Author: Christine O'Keefe Lafser
Loyola Press
$10.95
ISBN#: 0-8294-1173-9

Reviewed by Cathy Ramey

Books intended to help the wounded abound. In fact, I've collected and given away a large number of unsolicited titles over the years. While all are well-intended works, few have the power to convince me that the book is a resource I want to hang onto in my own library. Even fewer warrant giving away as books that I hope and believe will be particularly meaningful and treasured by another who is hurting.

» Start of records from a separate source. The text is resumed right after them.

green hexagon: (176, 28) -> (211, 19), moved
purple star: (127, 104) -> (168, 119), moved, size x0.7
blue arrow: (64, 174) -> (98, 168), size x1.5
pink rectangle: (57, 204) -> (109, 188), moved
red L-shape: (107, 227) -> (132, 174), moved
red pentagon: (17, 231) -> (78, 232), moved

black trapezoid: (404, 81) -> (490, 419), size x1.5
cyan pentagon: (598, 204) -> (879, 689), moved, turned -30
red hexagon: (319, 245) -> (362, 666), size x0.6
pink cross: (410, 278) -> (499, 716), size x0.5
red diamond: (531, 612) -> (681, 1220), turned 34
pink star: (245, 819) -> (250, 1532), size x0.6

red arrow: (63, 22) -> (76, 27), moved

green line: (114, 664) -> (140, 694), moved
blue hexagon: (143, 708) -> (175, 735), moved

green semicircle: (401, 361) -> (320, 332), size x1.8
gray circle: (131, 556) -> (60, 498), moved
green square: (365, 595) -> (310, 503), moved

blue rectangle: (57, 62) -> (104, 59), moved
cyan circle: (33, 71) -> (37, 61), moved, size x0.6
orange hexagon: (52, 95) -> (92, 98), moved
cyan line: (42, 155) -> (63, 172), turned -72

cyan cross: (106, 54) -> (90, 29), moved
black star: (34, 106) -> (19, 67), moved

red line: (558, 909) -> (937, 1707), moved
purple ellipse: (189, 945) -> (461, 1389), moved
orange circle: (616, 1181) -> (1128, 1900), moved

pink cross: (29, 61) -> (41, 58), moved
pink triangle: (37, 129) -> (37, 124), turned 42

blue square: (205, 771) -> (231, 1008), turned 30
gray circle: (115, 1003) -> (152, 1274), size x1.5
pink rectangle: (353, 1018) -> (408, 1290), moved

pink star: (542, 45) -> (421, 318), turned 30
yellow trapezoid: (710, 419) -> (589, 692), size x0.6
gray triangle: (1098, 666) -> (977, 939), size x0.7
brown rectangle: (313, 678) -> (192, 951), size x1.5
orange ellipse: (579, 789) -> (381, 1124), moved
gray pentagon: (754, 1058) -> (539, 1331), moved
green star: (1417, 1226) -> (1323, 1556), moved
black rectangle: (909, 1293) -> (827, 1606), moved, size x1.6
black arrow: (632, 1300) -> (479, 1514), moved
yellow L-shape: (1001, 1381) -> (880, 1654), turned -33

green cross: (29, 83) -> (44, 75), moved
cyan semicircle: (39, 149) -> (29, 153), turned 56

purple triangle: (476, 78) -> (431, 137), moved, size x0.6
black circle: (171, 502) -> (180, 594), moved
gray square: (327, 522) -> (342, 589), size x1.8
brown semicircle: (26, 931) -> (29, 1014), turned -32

An Empty Cradle, A Full Heart is different. It is the first book for grieving mothers and fathers that I am confident will bring a lasting sense of comfort for those who have sustained the most powerful loss imaginable. Whether the loss has come through illness, abortion, stillbirth, or accident, the text of An Empty Cradle offers the kind of compassion that affirms the depth of sorrow a parent feels when a child has died. And the book has more. It offers comfort in the present and hope for the future.
Christine O'Keefe Lafser has built on her own reflections in losing two babies as well as the reflections of others who have ached over the loss of a child. Skirting the empty platitudes that often hurt more than heal, Lafser matches personal reflections with biblical wisdom in entries that are short enough to capture a crying heart without being too weighty.
My own inclination is to purchase several of these small books to have on hand for those who grieve. As a person who is sometimes at a loss for words in such painful circumstances, I imagine being able to help a friend who has lost a baby through the most difficult times of grief. Every page of An Empty Cradle is an offering, one reflection particularly appropriate for this day of grief and the next for another.
In combination with caring family and friends, the man or woman who has been devastated by the death of a child is sure to find a measure of comfort in An Empty Cradle that may add meaning to a loss that sometimes seems too hurtful to bear.